The lines to copy are those in the listing below that contain the word "svoje".

GIVEN DATA Start Marker

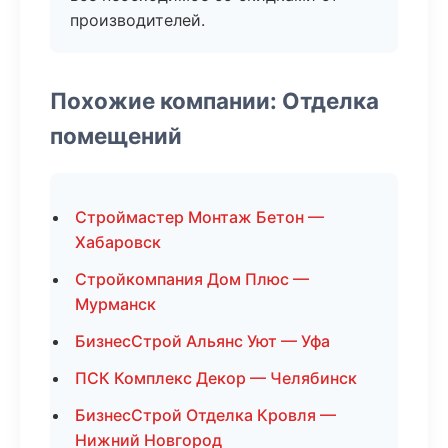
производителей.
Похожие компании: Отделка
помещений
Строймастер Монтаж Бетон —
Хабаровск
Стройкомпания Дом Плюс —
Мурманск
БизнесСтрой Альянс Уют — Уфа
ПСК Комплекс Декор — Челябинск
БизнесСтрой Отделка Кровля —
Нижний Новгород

GIVEN DATA End Marker
GIVEN DATA Start Marker

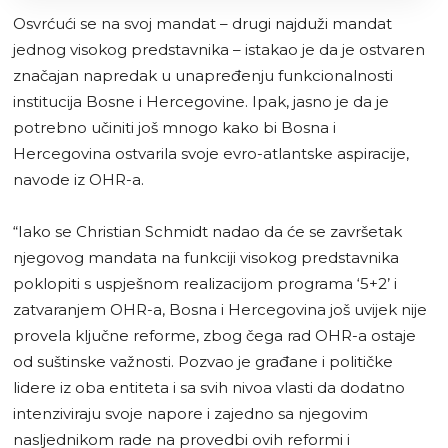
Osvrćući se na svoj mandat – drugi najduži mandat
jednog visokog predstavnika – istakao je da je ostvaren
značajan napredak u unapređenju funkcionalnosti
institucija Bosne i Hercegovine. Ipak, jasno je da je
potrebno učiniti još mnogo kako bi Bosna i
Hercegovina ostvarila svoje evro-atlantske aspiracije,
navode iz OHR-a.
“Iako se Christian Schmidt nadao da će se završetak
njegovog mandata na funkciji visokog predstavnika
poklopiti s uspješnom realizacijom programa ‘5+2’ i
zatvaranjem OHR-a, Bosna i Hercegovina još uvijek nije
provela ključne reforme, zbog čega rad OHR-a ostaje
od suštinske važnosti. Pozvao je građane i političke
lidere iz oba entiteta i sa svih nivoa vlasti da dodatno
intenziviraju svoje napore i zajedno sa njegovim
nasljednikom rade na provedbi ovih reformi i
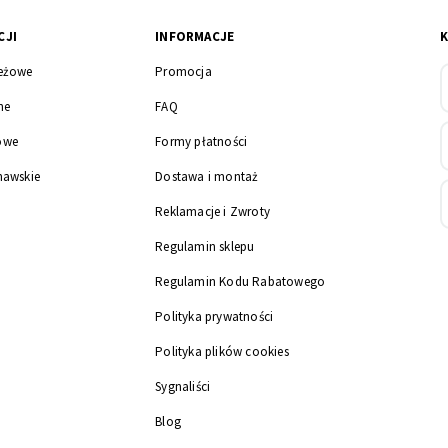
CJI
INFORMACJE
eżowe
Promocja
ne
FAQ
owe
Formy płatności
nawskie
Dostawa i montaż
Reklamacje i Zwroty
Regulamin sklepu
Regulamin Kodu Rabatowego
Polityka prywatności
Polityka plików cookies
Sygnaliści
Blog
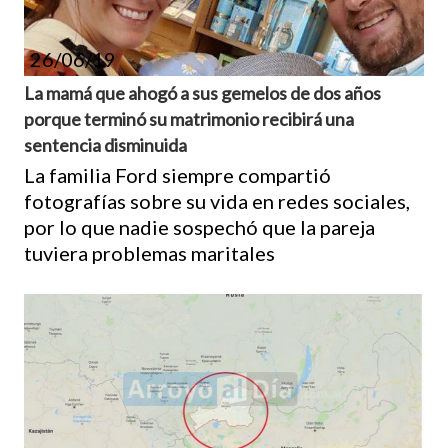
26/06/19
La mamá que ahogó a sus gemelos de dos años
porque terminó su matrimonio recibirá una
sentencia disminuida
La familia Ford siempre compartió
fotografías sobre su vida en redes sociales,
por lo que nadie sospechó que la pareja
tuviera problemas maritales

GIVEN DATA End Marker
GIVEN DATA Start Marker

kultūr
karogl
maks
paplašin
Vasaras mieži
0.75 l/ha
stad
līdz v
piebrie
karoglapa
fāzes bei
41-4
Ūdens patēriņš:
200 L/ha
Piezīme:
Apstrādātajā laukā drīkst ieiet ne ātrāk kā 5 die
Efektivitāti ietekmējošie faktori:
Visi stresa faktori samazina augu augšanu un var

GIVEN DATA End Marker

RESULT OF THE EXERCISE -
Hercegovina ostvarila svoje evro-atlantske aspiracije,
intenziviraju svoje napore i zajedno sa njegovim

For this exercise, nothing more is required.